The first modern prison opened in London in 1816 - the new Millbank prison. It had separate cells for 860 prisoners, and proved satisfactory (to the authorities at least) thus commencing a programme of prison building to deal with the rapid increase in prisoner numbers occasioned by the ending of capital punishment for many crimes and a steady reduction in the use of transportation.

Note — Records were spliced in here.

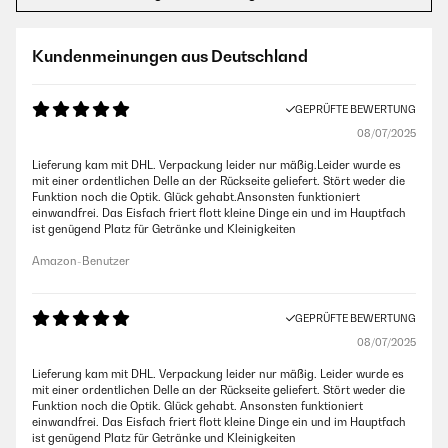
Kundenmeinungen aus Deutschland
GEPRÜFTE BEWERTUNG
08/07/2025
Lieferung kam mit DHL. Verpackung leider nur mäßig.Leider wurde es
mit einer ordentlichen Delle an der Rückseite geliefert. Stört weder die
Funktion noch die Optik. Glück gehabt.Ansonsten funktioniert
einwandfrei. Das Eisfach friert flott kleine Dinge ein und im Hauptfach
ist genügend Platz für Getränke und Kleinigkeiten
Amazon-Benutzer
GEPRÜFTE BEWERTUNG
08/07/2025
Lieferung kam mit DHL. Verpackung leider nur mäßig. Leider wurde es
mit einer ordentlichen Delle an der Rückseite geliefert. Stört weder die
Funktion noch die Optik. Glück gehabt. Ansonsten funktioniert
einwandfrei. Das Eisfach friert flott kleine Dinge ein und im Hauptfach
ist genügend Platz für Getränke und Kleinigkeiten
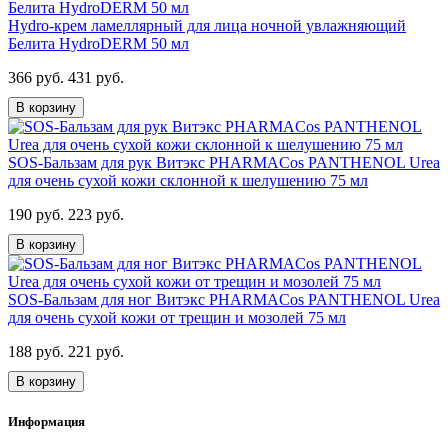
Hydro-крем ламеллярный для лица ночной увлажняющий
Белита HydroDERM 50 мл
366 руб.
431 руб.
В корзину
SOS-Бальзам для рук Витэкс PHARMACos PANTHENOL Urea
для очень сухой кожи склонной к шелушению 75 мл
190 руб.
223 руб.
В корзину
SOS-Бальзам для ног Витэкс PHARMACos PANTHENOL Urea
для очень сухой кожи от трещин и мозолей 75 мл
188 руб.
221 руб.
В корзину
Информация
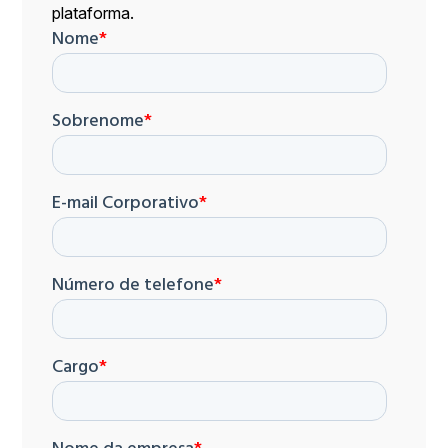
plataforma.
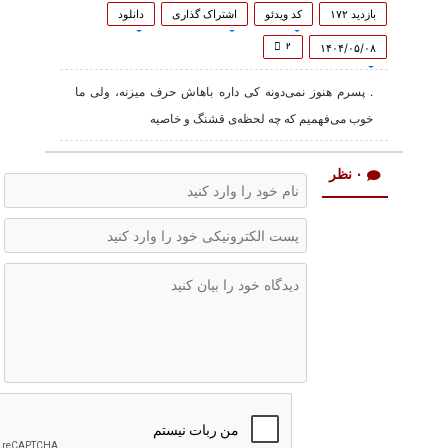
0
seconds
بازدید ۱۷۲
کد ویدئو
اشتراک گذاری
دانلود
of
10
۲
۱۴۰۴/۰۵/۰۸
seconds
. پسرم هنوز نمی‌دونه کی داره باهاش حرف میزنه، ولی ما
خوب می‌فهمیم که چه لحظه‌ی قشنگ و خاصیه
۰ نظر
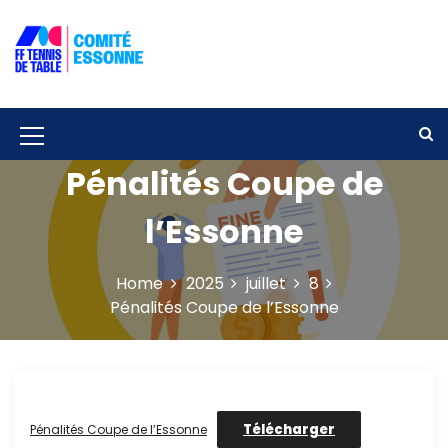
S
k
i
p
Solidarité – Respect – Tolérance
Comité départemental de tennis de
t
table de l'Essonne
o
c
M
o
Pénalités Coupe de
e
n
t
n
l’Essonne
e
u
n
t
I
Home
2025
juillet
8
Pénalités Coupe de l’Essonne
c
o
n
Télécharger
Pénalités Coupe de l’Essonne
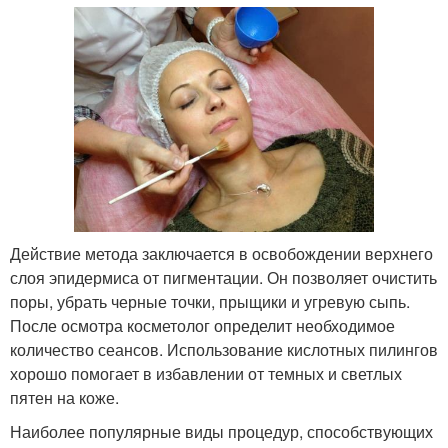
Действие метода заключается в освобождении верхнего
слоя эпидермиса от пигментации. Он позволяет очистить
поры, убрать черные точки, прыщики и угревую сыпь.
После осмотра косметолог определит необходимое
количество сеансов. Использование кислотных пилингов
хорошо помогает в избавлении от темных и светлых
пятен на коже.
Наиболее популярные виды процедур, способствующих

Two Acts of Parliament were passed allowing for the building of Pentonville prison for the detention of convicts sentenced to imprisonment or awaiting transportation. Construction started on the 10th of April 1840 and was completed in 1842. The total cost to build the new prison was £84,186 12s 2d. Its design consisted of a central hall, with five radiating wings, all of which are visible to staff positioned at the centre. (This design, intended to keep prisoners isolated from each other -- the "separate system" first used at Pennsylvania's Eastern State Penitentiary -- was not, as is often thought, a panopticon. Guards had no view into individual cells from their central position.) Pentonville was originally designed to hold 520 prisoners under the separate system, each having his own cell, 13 feet long, 7 feet wide and 9 feet high. Conditions were vastly better and healthier than at Newgate and similar older prisons and each prisoner was made to undertake work, such as picking coir (tarred rope) and weaving. Pentonville became the model for British prisons and a further 54 were built to the same basic design over the next 6 years, and hundreds throughout the British Empire. The cost of keeping a prisoner at Pentonville was about 15s. (75p) a week in the 1840's. Prisoners under sentence of death were not housed at Pentonville until the closure of Newgate in 1902 when it took over responsibility for executions in north London. Condemned cells were added and an execution room built to house Newgate's gallows which were transferred to it.

The closest tube station is Caledonian Road.

Famous residents

The singer Pete Doherty spent four nights here in February 2005 on charges of robbery and blackmail, and beginning January 27th, 2006 he will spend at least two weeks on multiple drug charges. The actor John Alford spent six weeks here in 1999 after being convicted of selling illegal drugs to a reporter.